Every important social movement reconfigures the world in the imagination. What was obscure comes forward, lies are revealed, memory shaken, new delineations drawn over the old maps. It is from this new way of seeing the present that hope for the future emerges. . . . No one can stop us from imagining another kind of future . . . Let us begin to imagine the worlds we would like to inhabit, the long lives we will share, and the many futures in our hands.

Excerpted from "To Love the Marigold"
From Paul Rogat Loeb, Ed., The Impossible Will Take a Little While. New York: Perseus/Basic, 2004, 134ff.

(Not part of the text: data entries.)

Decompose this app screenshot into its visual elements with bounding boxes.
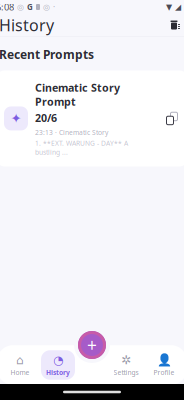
staticText: History bbox=[46, 368, 70, 377]
staticText: G bbox=[27, 2, 33, 12]
staticText: 23:13 · Cinematic Story bbox=[35, 128, 108, 137]
staticText: 20/6 bbox=[35, 111, 57, 125]
staticText: Profile bbox=[154, 368, 174, 377]
staticText: ✦ bbox=[10, 111, 22, 126]
staticText: ◢ bbox=[175, 2, 181, 12]
staticText: + bbox=[87, 334, 97, 356]
staticText: 👤 bbox=[156, 353, 172, 367]
button[interactable]: ⌂ bbox=[1, 350, 39, 380]
button[interactable]: New prompt bbox=[74, 327, 110, 363]
staticText: ✲ bbox=[121, 353, 131, 367]
button[interactable]: 👤 bbox=[145, 350, 183, 380]
button[interactable]: ✦ bbox=[0, 70, 184, 166]
button[interactable]: Clear history bbox=[163, 14, 184, 36]
staticText: Home bbox=[10, 368, 30, 377]
staticText: 6:08 bbox=[0, 1, 14, 13]
staticText: ◎ bbox=[17, 2, 24, 12]
staticText: Recent Prompts bbox=[0, 46, 94, 62]
staticText: Cinematic Story Prompt bbox=[35, 80, 120, 109]
staticText: ◎ bbox=[43, 2, 50, 12]
staticText: History bbox=[0, 14, 54, 36]
staticText: · bbox=[53, 2, 55, 12]
staticText: ◔ bbox=[53, 353, 63, 367]
staticText: Settings bbox=[114, 368, 138, 377]
button[interactable]: ◔ bbox=[39, 350, 77, 380]
staticText: ▼ bbox=[166, 2, 172, 12]
staticText: ⌂ bbox=[16, 353, 24, 367]
staticText: 1. **EXT. WARUNG - DAY** A bustling ... bbox=[35, 139, 128, 156]
button[interactable]: ✲ bbox=[107, 350, 145, 380]
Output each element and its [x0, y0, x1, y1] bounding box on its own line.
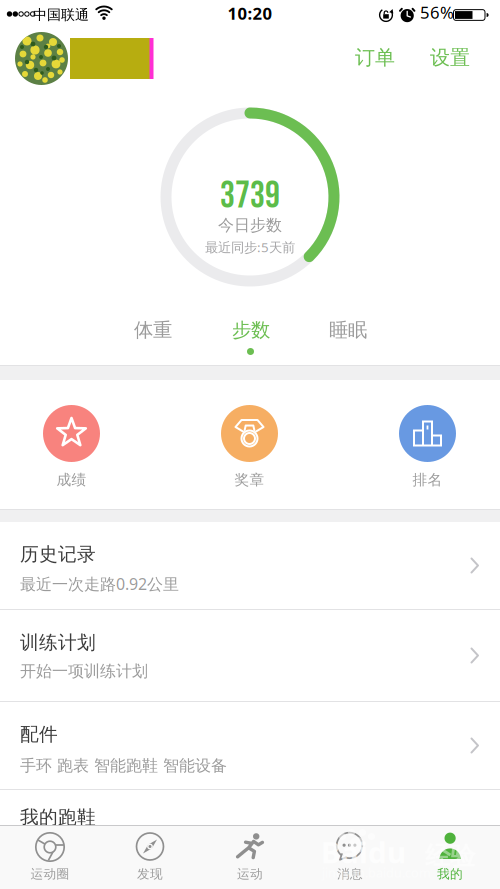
- button[interactable]: 奖章: [206, 398, 293, 493]
- staticText: 运动: [237, 866, 263, 882]
- button[interactable]: 订单: [352, 40, 398, 75]
- staticText: 成绩: [56, 471, 86, 489]
- staticText: Baidu: [321, 832, 406, 872]
- staticText: 训练计划: [20, 631, 96, 654]
- staticText: 最近同步:5天前: [205, 238, 295, 256]
- staticText: 我的跑鞋: [20, 806, 96, 829]
- button[interactable]: 体重: [129, 313, 177, 347]
- button[interactable]: 发现: [100, 825, 200, 889]
- button[interactable]: 运动: [200, 825, 300, 889]
- staticText: 最近一次走路0.92公里: [20, 573, 179, 595]
- staticText: 开始一项训练计划: [20, 661, 148, 681]
- staticText: 发现: [137, 866, 163, 882]
- staticText: 设置: [430, 45, 470, 70]
- staticText: 消息: [337, 866, 363, 882]
- staticText: jingyan.baidu.com: [322, 864, 431, 881]
- staticText: 中国联通: [33, 6, 89, 24]
- staticText: 体重: [134, 318, 172, 342]
- staticText: 运动圈: [30, 866, 70, 882]
- button[interactable]: 我的: [400, 825, 500, 889]
- button[interactable]: 睡眠: [324, 313, 372, 347]
- button[interactable]: 设置: [427, 40, 473, 75]
- staticText: 奖章: [234, 471, 264, 489]
- staticText: 步数: [232, 318, 270, 342]
- staticText: 排名: [412, 471, 442, 489]
- button[interactable]: 消息: [300, 825, 400, 889]
- staticText: 56%: [420, 1, 454, 24]
- staticText: 3739: [220, 174, 280, 219]
- staticText: 配件: [20, 722, 58, 746]
- button[interactable]: 配件: [0, 702, 500, 789]
- button[interactable]: 成绩: [28, 398, 115, 493]
- button[interactable]: 我的跑鞋: [0, 790, 500, 825]
- staticText: 订单: [355, 45, 395, 70]
- button[interactable]: 排名: [384, 398, 471, 493]
- staticText: 经验: [425, 840, 475, 872]
- staticText: 手环 跑表 智能跑鞋 智能设备: [20, 756, 227, 776]
- button[interactable]: 训练计划: [0, 610, 500, 701]
- button[interactable]: 步数: [227, 313, 275, 347]
- staticText: 今日步数: [218, 215, 282, 235]
- staticText: 10:20: [228, 2, 272, 25]
- button[interactable]: 运动圈: [0, 825, 100, 889]
- staticText: 我的: [437, 866, 463, 882]
- staticText: 历史记录: [20, 543, 96, 566]
- button[interactable]: [15, 32, 68, 85]
- staticText: 睡眠: [329, 318, 367, 342]
- button[interactable]: 历史记录: [0, 522, 500, 609]
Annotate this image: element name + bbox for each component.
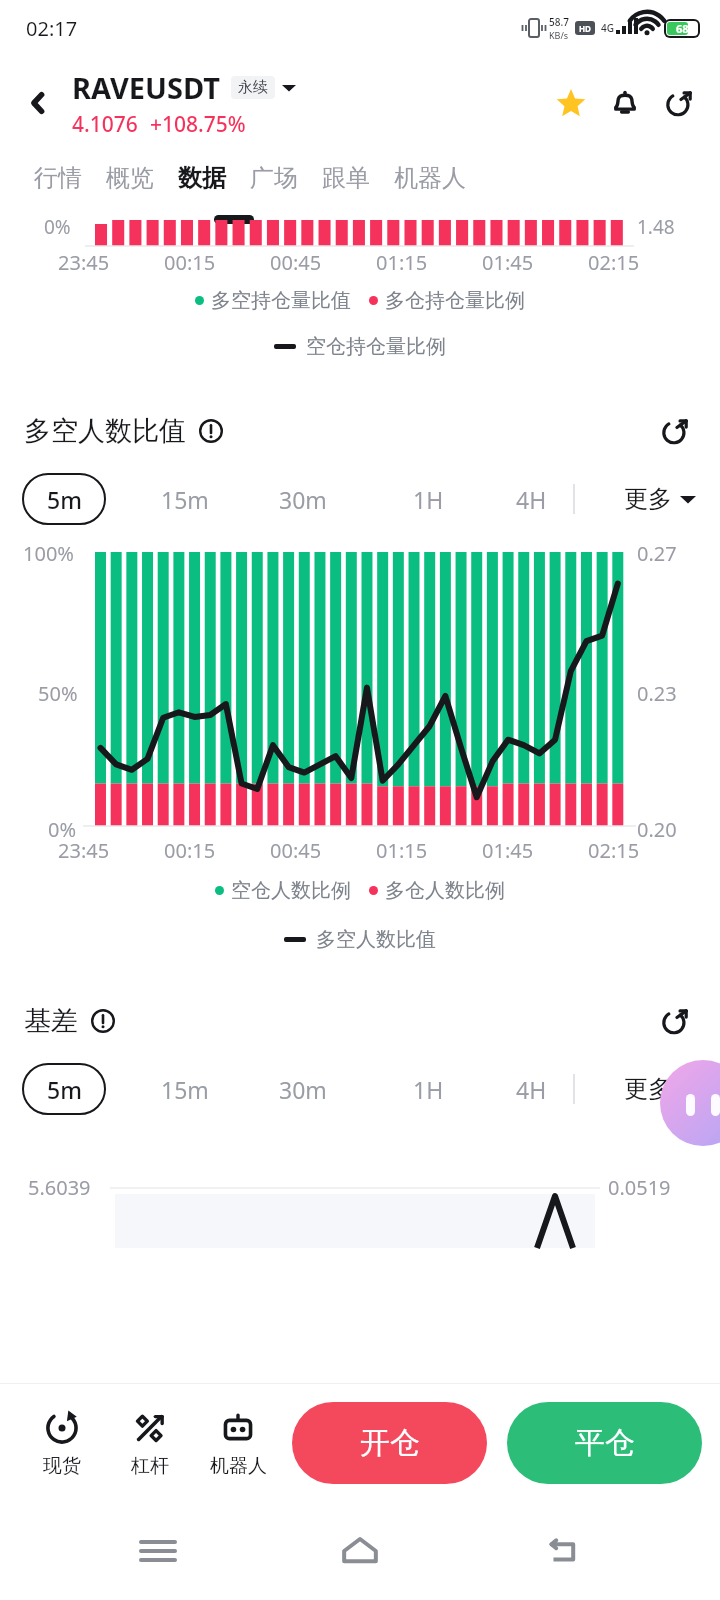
staticText: 5m [47,484,82,515]
button[interactable]: Expand chart [650,996,700,1046]
staticText: 多空人数比值 [24,414,186,448]
button[interactable]: 平仓 [507,1402,702,1484]
button[interactable]: 永续 [238,78,268,97]
button[interactable]: 机器人 [382,150,478,206]
staticText: 平仓 [575,1424,635,1462]
staticText: 0% [48,816,77,843]
button[interactable]: 广场 [238,150,310,206]
button[interactable]: 数据 [166,150,238,206]
staticText: 开仓 [360,1424,420,1462]
staticText: 0% [44,214,71,240]
staticText: 广场 [250,163,298,193]
staticText: 4H [516,1074,547,1105]
staticText: 多空持仓量比值 [211,288,351,313]
staticText: 空仓持仓量比例 [306,334,446,359]
staticText: 02:15 [588,837,640,864]
button[interactable]: Home [315,1506,405,1596]
staticText: 机器人 [394,163,466,193]
staticText: 多空人数比值 [316,927,436,952]
staticText: 1H [413,484,444,515]
button[interactable]: 30m [270,473,336,525]
staticText: 4G [601,21,614,35]
button[interactable]: 开仓 [292,1402,487,1484]
staticText: 多仓人数比例 [385,878,505,903]
staticText: 1.48 [637,214,675,240]
staticText: 4H [516,484,547,515]
button[interactable]: Favorite [544,76,598,130]
staticText: 00:45 [270,249,322,276]
staticText: 0.0519 [608,1174,671,1201]
staticText: 01:45 [482,837,534,864]
staticText: 现货 [43,1454,81,1478]
button[interactable]: 15m [152,473,218,525]
button[interactable]: 4H [498,1063,564,1115]
staticText: 杠杆 [131,1454,169,1478]
staticText: 机器人 [210,1454,267,1478]
staticText: 00:15 [164,249,216,276]
button[interactable]: 机器人 [194,1403,282,1484]
staticText: 01:15 [376,249,428,276]
button[interactable]: 更多 [618,1066,702,1112]
button[interactable]: 30m [270,1063,336,1115]
staticText: 23:45 [58,249,110,276]
staticText: 30m [279,484,327,515]
staticText: 30m [279,1074,327,1105]
button[interactable]: 5m [22,473,106,525]
button[interactable]: 1H [395,1063,461,1115]
staticText: 01:45 [482,249,534,276]
staticText: 15m [161,1074,209,1105]
staticText: 5.6039 [28,1174,91,1201]
button[interactable]: 更多 [618,476,702,522]
staticText: 15m [161,484,209,515]
button[interactable]: Info [88,1006,118,1036]
staticText: 58.7 [549,15,569,29]
staticText: 空仓人数比例 [231,878,351,903]
staticText: 基差 [24,1004,78,1038]
button[interactable]: Recents [113,1506,203,1596]
staticText: 永续 [238,78,268,97]
staticText: 多仓持仓量比例 [385,288,525,313]
staticText: 100% [23,540,74,567]
staticText: 数据 [178,163,226,193]
staticText: 68 [676,21,689,36]
button[interactable]: 跟单 [310,150,382,206]
button[interactable]: 概览 [94,150,166,206]
staticText: 4.1076 [72,110,138,139]
staticText: 1H [413,1074,444,1105]
button[interactable]: 行情 [22,150,94,206]
button[interactable]: Alerts [598,76,652,130]
staticText: 01:15 [376,837,428,864]
staticText: 概览 [106,163,154,193]
staticText: 0.27 [637,540,677,567]
staticText: +108.75% [150,110,246,139]
button[interactable]: Back [14,79,62,127]
button[interactable]: 现货 [18,1403,106,1484]
button[interactable]: 杠杆 [106,1403,194,1484]
staticText: 跟单 [322,163,370,193]
button[interactable]: 4H [498,473,564,525]
staticText: 行情 [34,163,82,193]
button[interactable]: AI assistant [660,1060,720,1146]
button[interactable]: Share [652,76,706,130]
staticText: 50% [38,680,78,707]
staticText: 23:45 [58,837,110,864]
staticText: 0.20 [637,816,677,843]
staticText: 00:45 [270,837,322,864]
staticText: 02:17 [26,15,78,42]
staticText: HD [579,23,591,34]
button[interactable]: 15m [152,1063,218,1115]
staticText: 02:15 [588,249,640,276]
staticText: 更多 [624,484,672,514]
button[interactable]: 5m [22,1063,106,1115]
staticText: RAVEUSDT [72,68,221,107]
button[interactable]: Info [196,416,226,446]
staticText: KB/s [549,29,569,41]
button[interactable]: Expand chart [650,406,700,456]
staticText: 00:15 [164,837,216,864]
button[interactable]: 1H [395,473,461,525]
staticText: 0.23 [637,680,677,707]
staticText: 5m [47,1074,82,1105]
staticText: 更多 [624,1074,672,1104]
button[interactable]: Back [518,1506,608,1596]
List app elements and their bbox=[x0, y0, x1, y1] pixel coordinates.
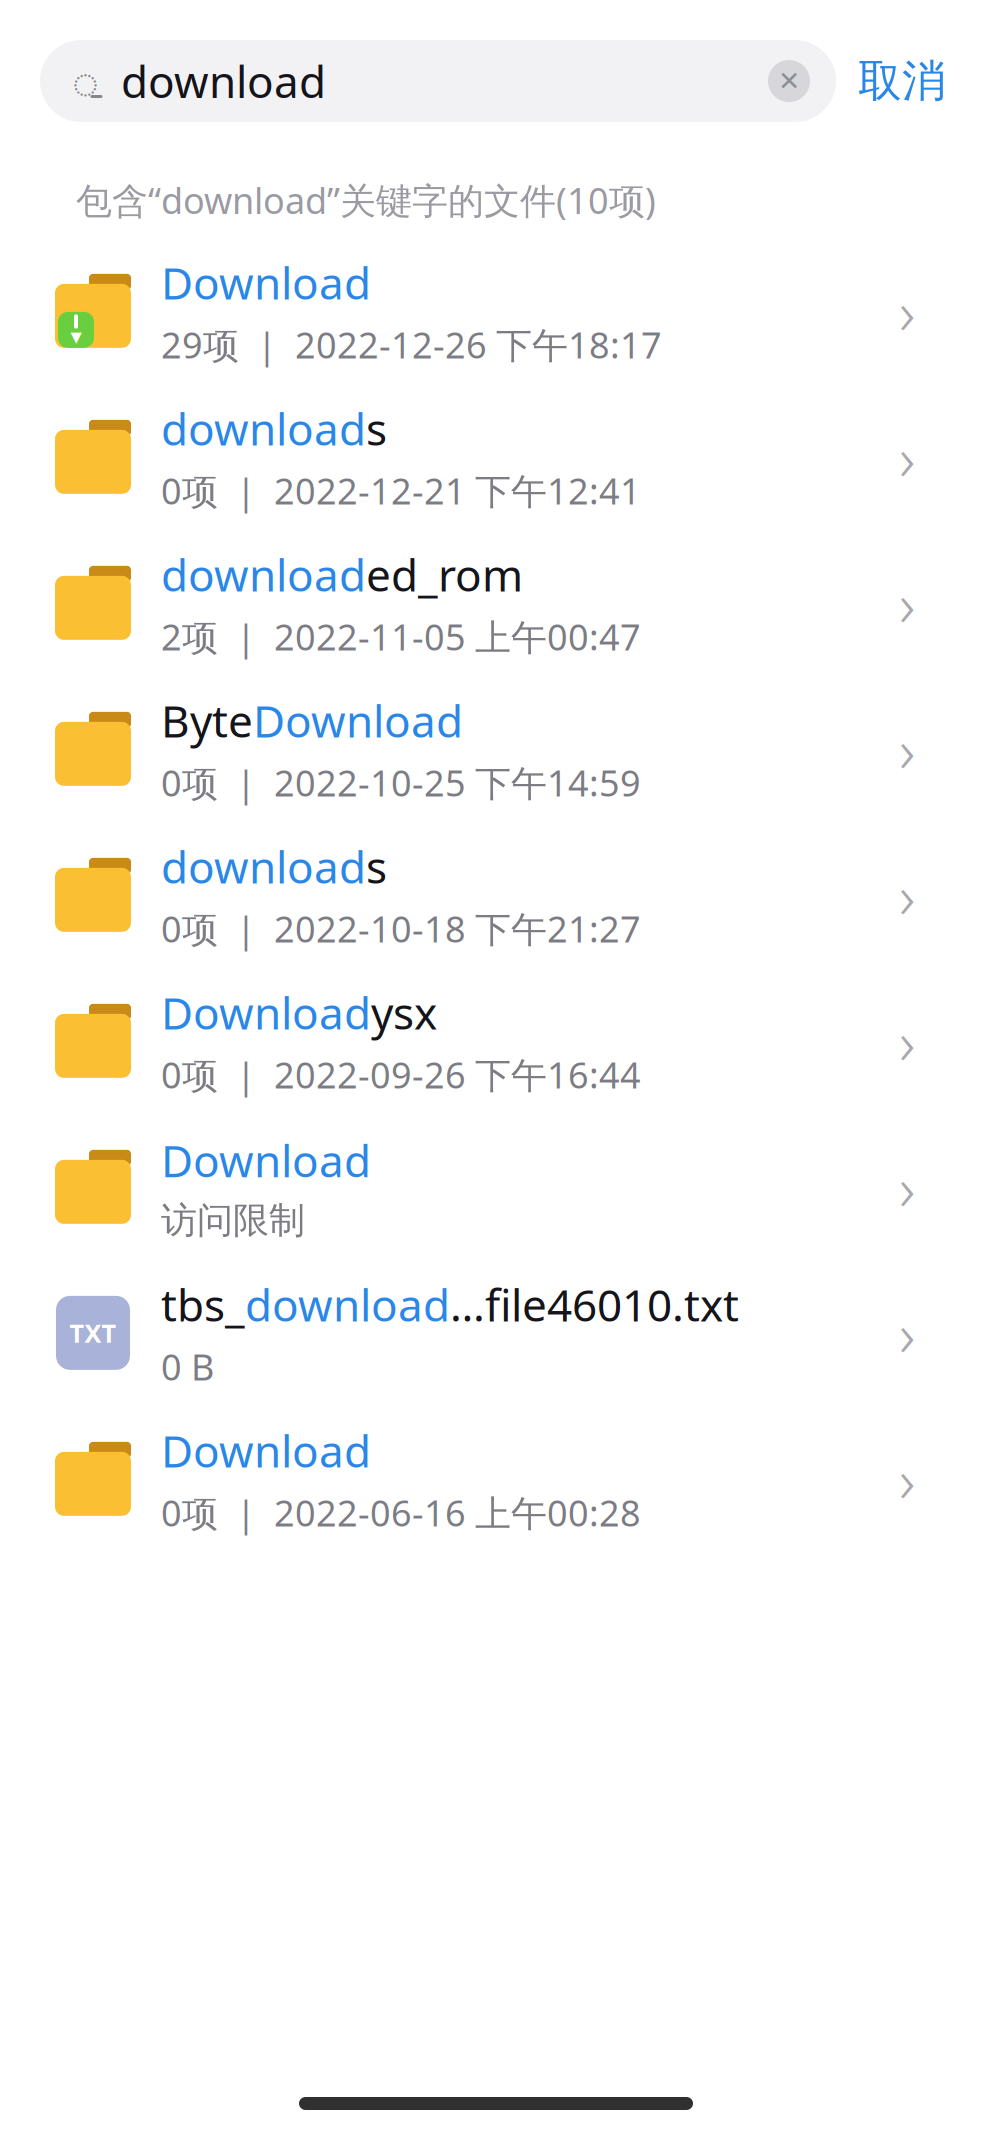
staticText: › bbox=[899, 562, 915, 644]
staticText: …file46010.txt bbox=[450, 1275, 739, 1334]
staticText: › bbox=[899, 1438, 915, 1520]
staticText: ◌ bbox=[72, 51, 99, 111]
button[interactable]: download bbox=[0, 822, 992, 968]
button[interactable]: Download bbox=[0, 1406, 992, 1552]
staticText: › bbox=[899, 1000, 915, 1082]
staticText: › bbox=[899, 270, 915, 352]
staticText: 2项 | 2022-11-05 上午00:47 bbox=[161, 613, 641, 660]
button[interactable]: ▼ bbox=[0, 238, 992, 384]
staticText: 0项 | 2022-10-25 下午14:59 bbox=[161, 759, 641, 806]
staticText: 0项 | 2022-06-16 上午00:28 bbox=[161, 1489, 641, 1536]
staticText: Byte bbox=[161, 691, 253, 750]
staticText: 0项 | 2022-12-21 下午12:41 bbox=[161, 467, 641, 514]
button[interactable]: download bbox=[0, 530, 992, 676]
staticText: download bbox=[161, 837, 366, 896]
staticText: › bbox=[899, 854, 915, 936]
staticText: › bbox=[899, 708, 915, 790]
staticText: ✕ bbox=[778, 66, 800, 96]
staticText: tbs_ bbox=[161, 1275, 245, 1334]
staticText: s bbox=[366, 837, 387, 896]
staticText: 29项 | 2022-12-26 下午18:17 bbox=[161, 321, 662, 368]
staticText: › bbox=[899, 1146, 915, 1228]
staticText: ▼ bbox=[70, 328, 82, 345]
staticText: download bbox=[245, 1275, 450, 1334]
staticText: Download bbox=[161, 983, 371, 1042]
staticText: ed_rom bbox=[366, 545, 523, 604]
staticText: 0 B bbox=[161, 1343, 214, 1390]
button[interactable]: TXT bbox=[0, 1260, 992, 1406]
staticText: download bbox=[161, 399, 366, 458]
staticText: Download bbox=[161, 1421, 371, 1480]
staticText: TXT bbox=[70, 1316, 116, 1350]
staticText: Download bbox=[161, 1131, 371, 1189]
staticText: 0项 | 2022-09-26 下午16:44 bbox=[161, 1051, 641, 1098]
button[interactable]: Download bbox=[0, 1114, 992, 1260]
button[interactable]: Clear search text bbox=[768, 60, 810, 102]
button[interactable]: Download bbox=[0, 968, 992, 1114]
button[interactable]: download bbox=[0, 384, 992, 530]
staticText: 访问限制 bbox=[161, 1198, 305, 1243]
button[interactable]: 取消 bbox=[836, 38, 968, 124]
staticText: 取消 bbox=[858, 54, 946, 108]
staticText: › bbox=[899, 1292, 915, 1374]
staticText: › bbox=[899, 416, 915, 498]
staticText: 0项 | 2022-10-18 下午21:27 bbox=[161, 905, 641, 952]
button[interactable]: Byte bbox=[0, 676, 992, 822]
staticText: Download bbox=[161, 253, 371, 312]
staticText: 包含“download”关键字的文件(10项) bbox=[76, 176, 656, 224]
staticText: s bbox=[366, 399, 387, 458]
staticText: download bbox=[161, 545, 366, 604]
staticText: Download bbox=[253, 691, 463, 750]
staticText: download bbox=[121, 52, 326, 110]
staticText: ysx bbox=[371, 983, 437, 1042]
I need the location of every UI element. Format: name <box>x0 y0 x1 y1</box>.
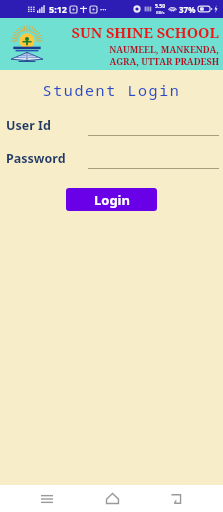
staticText: 37% <box>179 4 196 15</box>
staticText: ··· <box>100 4 107 15</box>
button[interactable]: Back <box>159 485 193 512</box>
staticText: Student Login <box>0 80 223 100</box>
button[interactable]: Home <box>95 485 129 512</box>
staticText: KB/s <box>156 10 165 15</box>
staticText: 5.50 <box>155 3 165 10</box>
button[interactable]: Login <box>66 188 157 211</box>
button[interactable] <box>88 114 219 136</box>
staticText: NAUMEEL, MANKENDA, <box>52 43 219 55</box>
staticText: 5:12 <box>49 3 67 15</box>
button[interactable] <box>88 147 219 169</box>
staticText: Password <box>6 150 66 167</box>
staticText: AGRA, UTTAR PRADESH <box>52 55 219 67</box>
staticText: User Id <box>6 117 51 134</box>
button[interactable]: Recent apps <box>30 485 64 512</box>
staticText: Login <box>94 191 130 209</box>
staticText: SUN SHINE SCHOOL <box>52 22 219 42</box>
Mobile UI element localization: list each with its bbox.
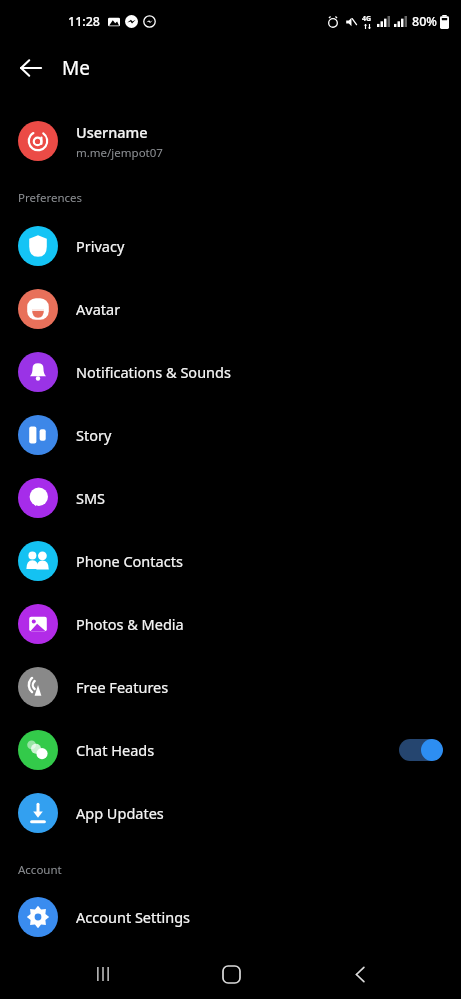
button[interactable]: Chat Heads <box>0 718 461 781</box>
button[interactable]: Photos & Media <box>0 592 461 655</box>
staticText: Me <box>62 55 90 81</box>
staticText: Preferences <box>18 190 83 206</box>
staticText: 11:28 <box>68 13 101 30</box>
button[interactable]: Phone Contacts <box>0 529 461 592</box>
staticText: Privacy <box>76 236 443 256</box>
button[interactable]: Account Settings <box>0 886 461 948</box>
staticText: Photos & Media <box>76 614 443 634</box>
button[interactable]: SMS <box>0 466 461 529</box>
staticText: Account <box>18 862 62 878</box>
staticText: Username <box>76 122 148 142</box>
staticText: m.me/jempot07 <box>76 145 163 161</box>
button[interactable]: Chat Heads toggle, on <box>399 739 443 761</box>
staticText: Phone Contacts <box>76 551 443 571</box>
button[interactable]: Avatar <box>0 277 461 340</box>
staticText: SMS <box>76 488 443 508</box>
staticText: Free Features <box>76 677 443 697</box>
button[interactable]: Username <box>0 110 461 172</box>
button[interactable]: Free Features <box>0 655 461 718</box>
button[interactable]: App Updates <box>0 781 461 844</box>
button[interactable]: Back <box>342 956 378 992</box>
staticText: Chat Heads <box>76 740 399 760</box>
button[interactable]: Home <box>213 956 249 992</box>
button[interactable]: Back <box>10 47 52 89</box>
button[interactable]: Story <box>0 403 461 466</box>
button[interactable]: Privacy <box>0 214 461 277</box>
button[interactable]: Notifications & Sounds <box>0 340 461 403</box>
button[interactable]: Recent apps <box>86 957 120 991</box>
staticText: Avatar <box>76 299 443 319</box>
staticText: App Updates <box>76 803 443 823</box>
staticText: Notifications & Sounds <box>76 362 443 382</box>
staticText: 80% <box>412 13 437 30</box>
staticText: Account Settings <box>76 907 191 927</box>
staticText: Story <box>76 425 443 445</box>
staticText: 4G <box>362 14 372 24</box>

Antonio Machado, as translated by Robert Bly:

    Last night as I was sleeping,
I dreamt — marvelous error! —
that a spring was breaking
out in my heart.
I said: Along which secret aqueduct,
Oh water, are you coming to me,
water of a new life
that I have never drunk?
    Last night as I was sleeping,
I dreamt — marvelous error! —
that I had a beehive
here inside my heart.
And the golden bees
were making white combs
and sweet honey
from my old failures.
—From Paul Rogat Loeb, Ed., The Impossible Will Take a Little While. New York: Perseus/Basic, 2004, 93.